Rua Otávio Francisco Caruso da Rocha, 300, Gabinete do Des. Federal João Batista Pinto Silveira - Bairro: Praia de Belas - CEP: 90010-395 - Fone: (51) 3213-3191 - www.trf4.jus.br - Email: gbatista@trf4.jus.br

Apelação Cível Nº 5000258-49.2020.4.04.7121/RS

APELANTE: INSTITUTO NACIONAL DO SEGURO SOCIAL - INSS (RÉU)

APELADO: NELSON FRANCISCO URBAN (AUTOR)

DESPACHO/DECISÃO

Trata-se de apelação em face da sentença que julgou procedente o pedido de revisão de benefício. No recurso, o INSS alega a necessidade de mudança do critérios de correção monetária.

É o breve relatório.

A correção monetária das parcelas vencidas dos benefícios previdenciários será calculada conforme a variação dos seguintes índices:

- IGP-DI de 05/96 a 03/2006 (art. 10 da Lei 9.711/98, combinado com o art. 20, §§ 5.º e 6.º, da Lei 8.880/94);

- INPC a partir de 04/2006 (art. 41-A da lei 8.213/91, na redação da Lei 11.430/06, precedida da MP 316, de 11.08.2006, e art. 31 da Lei 10.741/03, que determina a aplicação do índice de reajustamento dos benefícios do RGPS às parcelas pagas em atraso).

A utilização da TR como índice de correção monetária dos débitos judiciais da Fazenda Pública, que fora prevista na Lei 11.960/2009, que introduziu o art. 1º-F na Lei 9.494/1997, foi afastada pelo STF no julgamento do RE 870.947, Tema 810 da repercussão geral, o que restou confirmado no julgamento de embargos de declaração por aquela Corte, sem qualquer modulação de efeitos.

No julgamento do REsp 1.495.146, Tema 905 representativo de controvérsia repetitiva, o STJ, interpretando o precedente do STF, definiu quais os índices que se aplicariam em substituição à TR, concluindo que aos benefícios assistenciais deveria ser utilizado IPCA-E, conforme decidiu a Suprema Corte, e que, aos benefícios previdenciários voltaria a ser aplicável o INPC, uma vez que a inconstitucionalidade reconhecida restabeleceu a validade e os efeitos da legislação anterior, que determinava a adoção deste último índice, nos termos acima indicados.
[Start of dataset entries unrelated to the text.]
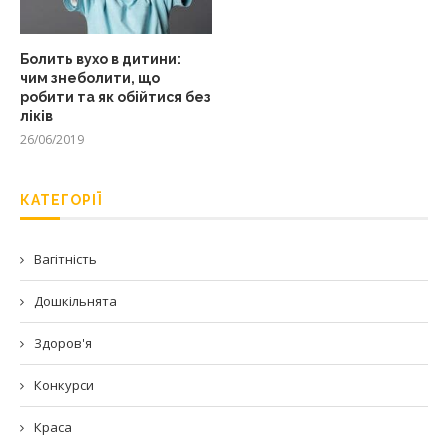
Болить вухо в дитини:
чим знеболити, що
робити та як обійтися без
ліків
26/06/2019
КАТЕГОРІЇ
Вагітність
Дошкільнята
Здоров'я
Конкурси
Краса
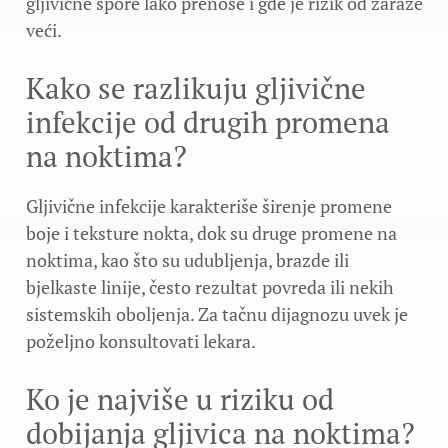
gljivične spore lako prenose i gde je rizik od zaraze
veći.
Kako se razlikuju gljivične
infekcije od drugih promena
na noktima?
Gljivične infekcije karakteriše širenje promene
boje i teksture nokta, dok su druge promene na
noktima, kao što su udubljenja, brazde ili
bjelkaste linije, često rezultat povreda ili nekih
sistemskih oboljenja. Za tačnu dijagnozu uvek je
poželjno konsultovati lekara.
Ko je najviše u riziku od
dobijanja gljivica na noktima?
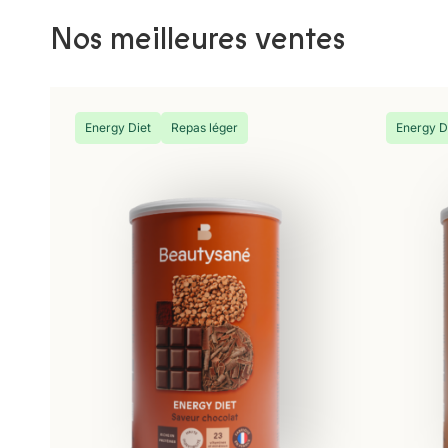
Nos meilleures ventes
Energy Diet
Repas léger
Energy D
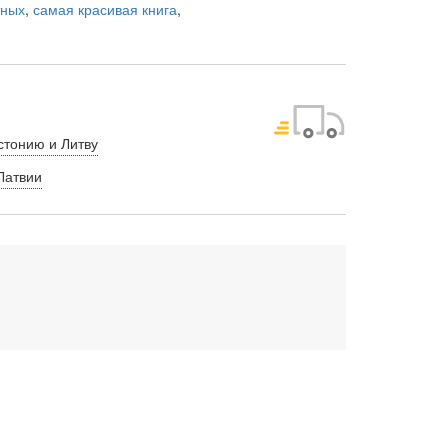
тных
,
самая красивая книга
,
стонию и Литву
Латвии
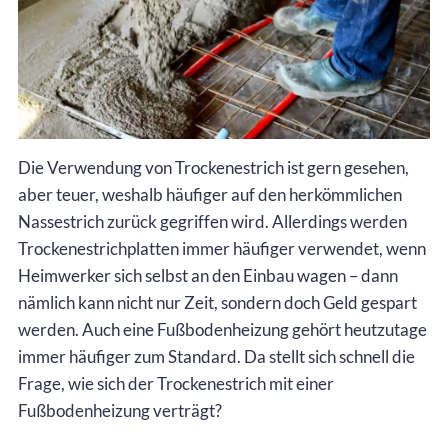
Die Verwendung von Trockenestrich ist gern gesehen,
aber teuer, weshalb häufiger auf den herkömmlichen
Nassestrich zurück gegriffen wird. Allerdings werden
Trockenestrichplatten immer häufiger verwendet, wenn
Heimwerker sich selbst an den Einbau wagen – dann
nämlich kann nicht nur Zeit, sondern doch Geld gespart
werden. Auch eine Fußbodenheizung gehört heutzutage
immer häufiger zum Standard. Da stellt sich schnell die
Frage, wie sich der Trockenestrich mit einer
Fußbodenheizung verträgt?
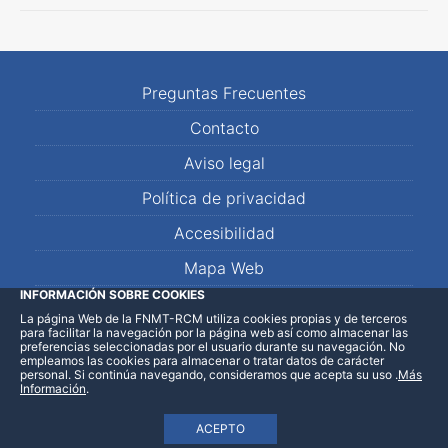
Preguntas Frecuentes
Contacto
Aviso legal
Política de privacidad
Accesibilidad
Mapa Web
INFORMACIÓN SOBRE COOKIES
La página Web de la FNMT-RCM utiliza cookies propias y de terceros
LinkedIn
Facebook
WhatsApp
para facilitar la navegación por la página web así como almacenar las
preferencias seleccionadas por el usuario durante su navegación. No
empleamos las cookies para almacenar o tratar datos de carácter
personal. Si continúa navegando, consideramos que acepta su uso
.
Más
Información
.
ACEPTO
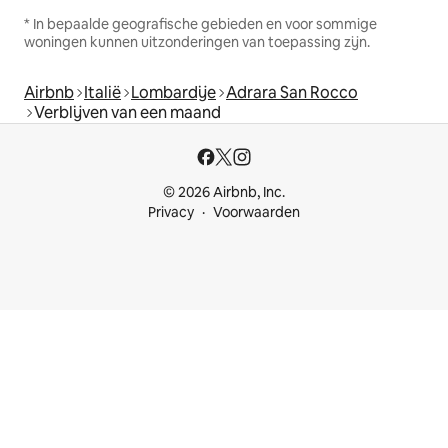
* In bepaalde geografische gebieden en voor sommige
woningen kunnen uitzonderingen van toepassing zijn.
Airbnb
Italië
Lombardije
Adrara San Rocco
Verblijven van een maand
© 2026 Airbnb, Inc.
Privacy
Voorwaarden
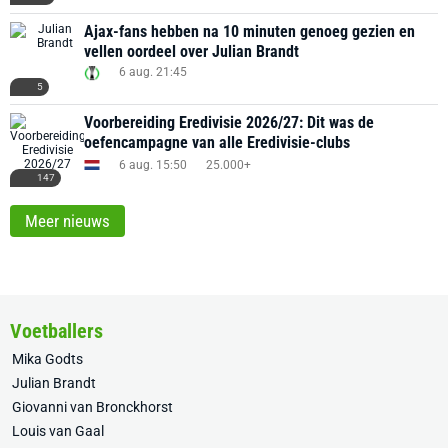
Ajax-fans hebben na 10 minuten genoeg gezien en
vellen oordeel over Julian Brandt
6 aug. 21:45
5
Voorbereiding Eredivisie 2026/27: Dit was de
oefencampagne van alle Eredivisie-clubs
6 aug. 15:50
25.000+
147
Meer nieuws
Voetballers
Mika Godts
Julian Brandt
Giovanni van Bronckhorst
Louis van Gaal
A conjugação dos precedentes dos tribunais superiores resulta, assim, na aplicação do INPC aos benefícios previdenciários, a partir de abril 2006, reservando-se a aplicação do IPCA-E aos benefícios de natureza assistencial.

Importante ter presente, para a adequada compreensão do eventual impacto sobre os créditos dos segurados, que os índices em referência - INPC e IPCA-E tiveram variação muito próxima no período de julho de 2009 (data em que começou a vigorar a TR) e até setembro de 2019, quando julgados os embargos de declaração no RE 870947 pelo STF (IPCA-E: 76,77%; INPC 75,11), de forma que a adoção de um ou outro índice nas decisões judiciais já proferidas não produzirá diferenças significativas sobre o valor da condenação.

Desse modo, assiste razão ao INSS.

Ante o exposto, com fulcro no art. 932, IV, do CPC, DOU PROVIMENTO à apelação.


Documento eletrônico assinado por JOÃO BATISTA PINTO SILVEIRA, na forma do artigo , inciso III, da Lei 11.419, de 19 de dezembro de 2006 e Resolução TRF 4ª Região nº 17, de 26 de março de 2010. A conferência da autenticidade do documento está disponível no endereço eletrônico http://www.trf4.jus.br/trf4/processos/verifica.php, mediante o preenchimento do código verificador 40002701079v3 e do código CRC 92b05946.

Informações adicionais da assinatura:
Signatário (a): JOÃO BATISTA PINTO SILVEIRA
Data e Hora: 13/7/2021, às 20:41:5

40002701079 .V3

Conferência de autenticidade emitida em 16/07/2021 14:16:29.